The fact that Bashku of the mirasi lineage has served in the British army is not lost on a perceptive reader. Where it really matters, it doesn’t seem to make much of a difference in elevating his status in the village when pitted against the interest and honor of the zaildars whom he serves and whose Arabian horse he looks after. A woman of the gypsy clan falls in love and elopes with him. Her brothers – à la Mirza Saheban the Punjabi classic literature – have vowed to kill Bashku to avenge their honor.
Riding on a parallel track is the story of the landlords who have entrusted Bashku with their priceless horse. Carried away, Bashku begins riding the horse when out of the owner’s sight. As is expected, he is caught one day. He is angry at being treated less than what he believes he deserves: a little more respect. The two stories converge as the assassins zero in on him and his own sense of remorse at having ridden the animal. He injures himself with the intention to finish off his life and yet the kindness of the zaildars brings him back to life and health. The status quo is saved by saving the servant’s life. Without him, the middle class paradigm won’t survive either.
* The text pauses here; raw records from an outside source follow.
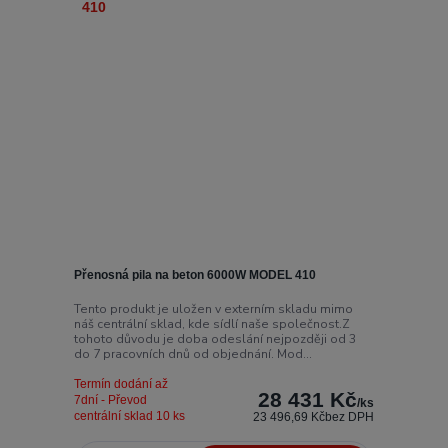
Přenosná pila na beton 6000W MODEL 410
Tento produkt je uložen v externím skladu mimo
náš centrální sklad, kde sídlí naše společnost.Z
tohoto důvodu je doba odeslání nejpozději od 3
do 7 pracovních dnů od objednání. Mod...
Termín dodání až
28 431 Kč
7dní - Převod
/
ks
centrální sklad 10 ks
23 496,69 Kč
bez DPH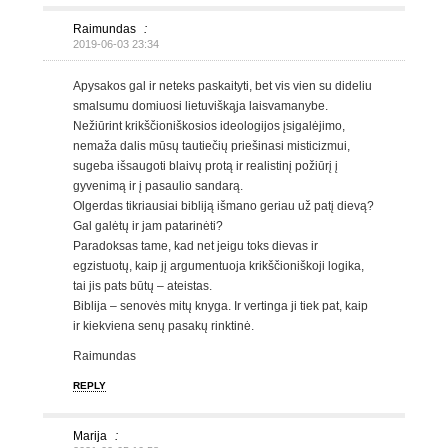
Raimundas
:
2019-06-03 23:34
Apysakos gal ir neteks paskaityti, bet vis vien su dideliu
smalsumu domiuosi lietuviškąja laisvamanybe.
Nežiūrint krikščioniškosios ideologijos įsigalėjimo,
nemaža dalis mūsų tautiečių priešinasi misticizmui,
sugeba išsaugoti blaivų protą ir realistinį požiūrį į
gyvenimą ir į pasaulio sandarą.
Olgerdas tikriausiai bibliją išmano geriau už patį dievą?
Gal galėtų ir jam patarinėti?
Paradoksas tame, kad net jeigu toks dievas ir
egzistuotų, kaip jį argumentuoja krikščioniškoji logika,
tai jis pats būtų – ateistas.
Biblija – senovės mitų knyga. Ir vertinga ji tiek pat, kaip
ir kiekviena senų pasakų rinktinė.
Raimundas
REPLY
Marija
:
The story gives a chilling insight into the minds of our intellectuals as they offer no hope of change, the realistic treatment of the subject matter notwithstanding. In contrast, the Korean novelist Yi Munyol’s Our Twisted Hero comes to mind: A young boy moves from Seoul to a small city and thinks that his big city sophistication will help him navigate the tough environment of the school, but to his shock he finds himself at loggerheads with the class monitor, a bully and a cheat, and eventually caves in to the bully; he even begins admiring the bully. But just as the reader accepts the fate of the weak vs the strong, the structure that holds up the bully falls apart.
This requires a certain kind of vision, which is missing from Dr Nasir Baloch’s stories. South Korea, too, has lived through a very brutal military rule which can easily sap intellectual energy, but hope can stand the test and who can see it better than a modern-day fiction writer?